I'm so sorry to hear you are going through this. I would wonder if you could contact the people at The Truth About Pet Food, and they could tell you what to do since you are getting no help from the company. Anything you do will be time consuming, but worth it to hold them accountable for not caring about anything but the $$ they can make. I know you have heard a lot about Primal lately on the forum, but it is a great commercial raw that's quick and easy if Deuce can eat it. Also, if he could eat Mulligan Stew, that is a great food made by an excellent company with the same high standards as THK. Their kibble is baked not extruded. If I think of any others I'll let you know.


----------



## Angel1210 (Mar 14, 2011)

Sorry for the problems you are having. I also feed THK, I feed Embark. I also feed Wellness Core, but I am changing the Wellness to Natures Logic. It is a holistic food. My golden has had an ear problem for about a month now. The vet gave me panalog for it. My DIL said it won't help, because it's a fungus in her ear. She convinced me to try Natures Logic food. Apparently potatoes can cause problems also. It is is grain free, pea and potato free! She also feeds Acana. She does a lot of research on dog food. She said when you process it at high temps, a lot of nutrients are gone. Acana is not processed at high temp. BTW she was a vet when she was in Japan. 

I just started feeding the new food yesterday. I'll let you know how she does. 

I hope you find something for Deuce!


----------



## Teddy76 (Aug 28, 2012)

O dear! that sounds awful, and it's really bad that the company aren't being any help.
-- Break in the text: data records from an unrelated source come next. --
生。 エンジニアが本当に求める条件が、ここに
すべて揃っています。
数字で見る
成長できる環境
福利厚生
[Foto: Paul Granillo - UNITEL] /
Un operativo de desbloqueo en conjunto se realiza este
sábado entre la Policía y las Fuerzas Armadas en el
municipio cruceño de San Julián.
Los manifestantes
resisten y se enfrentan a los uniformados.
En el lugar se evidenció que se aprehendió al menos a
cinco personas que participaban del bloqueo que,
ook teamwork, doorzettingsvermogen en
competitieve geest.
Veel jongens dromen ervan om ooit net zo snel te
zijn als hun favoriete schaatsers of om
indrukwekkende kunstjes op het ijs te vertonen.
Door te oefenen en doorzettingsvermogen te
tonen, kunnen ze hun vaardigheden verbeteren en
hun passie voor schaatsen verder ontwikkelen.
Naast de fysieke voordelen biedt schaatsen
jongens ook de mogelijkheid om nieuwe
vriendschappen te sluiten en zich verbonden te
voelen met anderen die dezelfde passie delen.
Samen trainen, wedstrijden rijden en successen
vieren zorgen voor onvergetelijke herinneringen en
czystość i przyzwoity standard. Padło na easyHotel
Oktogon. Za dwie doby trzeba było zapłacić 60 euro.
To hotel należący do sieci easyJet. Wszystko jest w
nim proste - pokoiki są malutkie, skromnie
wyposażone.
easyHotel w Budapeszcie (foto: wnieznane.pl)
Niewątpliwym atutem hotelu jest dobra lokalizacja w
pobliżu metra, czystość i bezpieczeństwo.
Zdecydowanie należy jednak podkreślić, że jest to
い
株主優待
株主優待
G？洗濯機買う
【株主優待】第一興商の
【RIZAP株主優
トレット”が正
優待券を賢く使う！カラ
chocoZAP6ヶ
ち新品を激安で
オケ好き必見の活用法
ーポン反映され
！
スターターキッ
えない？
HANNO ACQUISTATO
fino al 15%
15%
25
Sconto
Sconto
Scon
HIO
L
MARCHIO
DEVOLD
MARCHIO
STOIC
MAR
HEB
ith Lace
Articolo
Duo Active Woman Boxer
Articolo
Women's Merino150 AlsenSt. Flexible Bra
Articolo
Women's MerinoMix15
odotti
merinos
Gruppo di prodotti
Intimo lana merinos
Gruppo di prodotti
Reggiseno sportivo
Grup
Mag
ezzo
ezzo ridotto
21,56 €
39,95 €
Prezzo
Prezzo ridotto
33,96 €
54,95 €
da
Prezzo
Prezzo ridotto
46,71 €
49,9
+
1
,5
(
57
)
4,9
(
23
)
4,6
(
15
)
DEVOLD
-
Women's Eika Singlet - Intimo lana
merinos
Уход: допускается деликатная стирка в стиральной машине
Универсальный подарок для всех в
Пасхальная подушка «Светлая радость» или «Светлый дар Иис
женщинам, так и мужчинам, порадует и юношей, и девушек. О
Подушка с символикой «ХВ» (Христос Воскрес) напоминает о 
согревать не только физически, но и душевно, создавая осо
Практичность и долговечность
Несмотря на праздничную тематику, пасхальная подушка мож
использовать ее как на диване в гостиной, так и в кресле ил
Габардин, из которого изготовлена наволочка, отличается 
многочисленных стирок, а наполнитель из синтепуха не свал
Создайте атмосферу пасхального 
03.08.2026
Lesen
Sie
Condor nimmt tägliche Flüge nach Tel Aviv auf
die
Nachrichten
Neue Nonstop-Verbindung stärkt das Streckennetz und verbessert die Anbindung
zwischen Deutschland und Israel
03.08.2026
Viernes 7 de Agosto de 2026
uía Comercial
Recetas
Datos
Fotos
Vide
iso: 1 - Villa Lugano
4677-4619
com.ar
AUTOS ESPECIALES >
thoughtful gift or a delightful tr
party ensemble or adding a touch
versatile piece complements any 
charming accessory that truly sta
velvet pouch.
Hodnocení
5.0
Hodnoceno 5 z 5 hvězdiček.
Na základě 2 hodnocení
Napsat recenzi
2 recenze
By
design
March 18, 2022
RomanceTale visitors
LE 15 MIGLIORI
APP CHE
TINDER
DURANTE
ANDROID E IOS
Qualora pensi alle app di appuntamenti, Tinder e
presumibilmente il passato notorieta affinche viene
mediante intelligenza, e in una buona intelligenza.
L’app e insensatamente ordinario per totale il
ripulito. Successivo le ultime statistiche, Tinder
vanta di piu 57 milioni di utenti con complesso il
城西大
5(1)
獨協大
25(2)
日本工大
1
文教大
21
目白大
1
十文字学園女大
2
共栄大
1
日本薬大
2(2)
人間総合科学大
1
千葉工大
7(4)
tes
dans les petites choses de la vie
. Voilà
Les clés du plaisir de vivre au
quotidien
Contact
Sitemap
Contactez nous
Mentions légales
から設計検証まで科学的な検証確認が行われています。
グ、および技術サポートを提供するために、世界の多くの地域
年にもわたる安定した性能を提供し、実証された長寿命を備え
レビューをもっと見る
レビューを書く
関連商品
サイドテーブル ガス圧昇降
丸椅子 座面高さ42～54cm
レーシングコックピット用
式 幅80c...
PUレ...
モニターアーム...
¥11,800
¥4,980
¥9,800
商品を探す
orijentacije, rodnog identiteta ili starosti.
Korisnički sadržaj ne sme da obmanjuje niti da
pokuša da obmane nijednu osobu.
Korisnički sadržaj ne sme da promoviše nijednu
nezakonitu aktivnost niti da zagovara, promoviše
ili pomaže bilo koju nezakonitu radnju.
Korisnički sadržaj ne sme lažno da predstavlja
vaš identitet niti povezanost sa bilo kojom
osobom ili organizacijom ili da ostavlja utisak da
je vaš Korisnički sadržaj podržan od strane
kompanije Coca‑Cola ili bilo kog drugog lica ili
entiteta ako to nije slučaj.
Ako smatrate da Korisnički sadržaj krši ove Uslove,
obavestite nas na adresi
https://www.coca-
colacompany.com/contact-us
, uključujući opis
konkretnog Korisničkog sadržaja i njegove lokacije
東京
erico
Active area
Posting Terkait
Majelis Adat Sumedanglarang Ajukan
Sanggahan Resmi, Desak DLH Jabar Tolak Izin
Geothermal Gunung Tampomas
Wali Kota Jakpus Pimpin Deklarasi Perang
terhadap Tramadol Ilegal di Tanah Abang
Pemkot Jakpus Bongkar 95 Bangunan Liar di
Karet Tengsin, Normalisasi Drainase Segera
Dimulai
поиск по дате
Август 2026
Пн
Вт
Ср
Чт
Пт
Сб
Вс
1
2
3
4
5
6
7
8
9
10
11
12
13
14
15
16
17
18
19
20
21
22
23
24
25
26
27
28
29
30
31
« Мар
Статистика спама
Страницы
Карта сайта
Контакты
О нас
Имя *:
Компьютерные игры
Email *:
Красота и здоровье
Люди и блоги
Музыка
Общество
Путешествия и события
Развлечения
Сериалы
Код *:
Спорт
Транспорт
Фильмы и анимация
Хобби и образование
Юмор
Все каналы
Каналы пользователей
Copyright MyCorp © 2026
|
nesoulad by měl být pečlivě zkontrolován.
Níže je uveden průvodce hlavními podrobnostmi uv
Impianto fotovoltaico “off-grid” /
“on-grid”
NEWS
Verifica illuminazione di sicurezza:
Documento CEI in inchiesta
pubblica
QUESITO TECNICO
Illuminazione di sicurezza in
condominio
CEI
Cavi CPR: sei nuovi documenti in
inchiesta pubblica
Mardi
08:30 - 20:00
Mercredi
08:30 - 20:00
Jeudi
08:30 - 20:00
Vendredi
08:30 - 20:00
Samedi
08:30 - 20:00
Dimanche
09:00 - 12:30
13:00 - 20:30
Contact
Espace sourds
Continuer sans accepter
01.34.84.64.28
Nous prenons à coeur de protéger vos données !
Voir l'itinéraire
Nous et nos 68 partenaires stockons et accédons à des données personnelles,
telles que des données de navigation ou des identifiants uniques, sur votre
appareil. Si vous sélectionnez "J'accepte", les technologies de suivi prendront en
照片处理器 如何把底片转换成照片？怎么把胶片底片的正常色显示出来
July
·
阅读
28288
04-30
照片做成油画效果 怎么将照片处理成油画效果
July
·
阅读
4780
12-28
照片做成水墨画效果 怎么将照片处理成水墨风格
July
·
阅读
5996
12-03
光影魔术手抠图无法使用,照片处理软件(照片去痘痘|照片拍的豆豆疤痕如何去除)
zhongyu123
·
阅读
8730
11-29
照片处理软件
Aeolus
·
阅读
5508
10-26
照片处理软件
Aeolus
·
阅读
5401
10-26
Hope you manage to sort out some suitable food 


x


----------



## TinyTails (Jun 24, 2011)

I'm going to try calling the company today and see what they say. From what I have read online they're not very cooperative and they do not have a 100% satisfaction guarantee so I couldn't even return the food for a refund! We tried the Primal he's not a fan  I still have a bag of it at the house, right now for breakfast he has been picking on the Vital Essentials freeze dried if I mix it with fresh chicken. I can't afford to feed Freeze Dried long term anyway its super expensive and I have 4 pets to feed including one cat that eats canned only and one cat only on Stella and Chewy's freeze dried which is also crazy expensive - she is a kibble addict and wont eat canned  Once that is done I will probably feed him THK for his morning meal until Farmina is in stock at Chewy. I got their sample of the cod formula and he seemed to like it. He is allergic to potatoes and peas which rules out most foods. I'm really hoping the Farmina works out for us


----------



## TinyTails (Jun 24, 2011)

Well I finally heard back from them - they want me to send in the food to be tested and want to send me a free replacement bag.


----------